> _PROBLEM STATEMENT_: Repeat exactly the line containing "16 dengan Fitur AI Baru" and every line after it in the entries, and nothing besides.

DATA FOR THE TASK Block Start

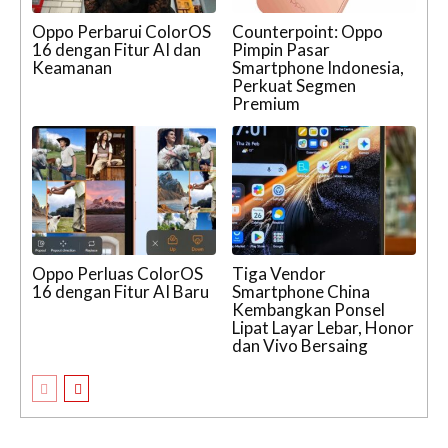
Oppo Perbarui ColorOS
Counterpoint: Oppo
16 dengan Fitur AI dan
Pimpin Pasar
Keamanan
Smartphone Indonesia,
Perkuat Segmen
Premium
Oppo Perluas ColorOS
Tiga Vendor
16 dengan Fitur AI Baru
Smartphone China
Kembangkan Ponsel
Lipat Layar Lebar, Honor
dan Vivo Bersaing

DATA FOR THE TASK Block End

> _OUTPUT FOR THIS EXERCISE_:
16 dengan Fitur AI Baru
Smartphone China
Kembangkan Ponsel
Lipat Layar Lebar, Honor
dan Vivo Bersaing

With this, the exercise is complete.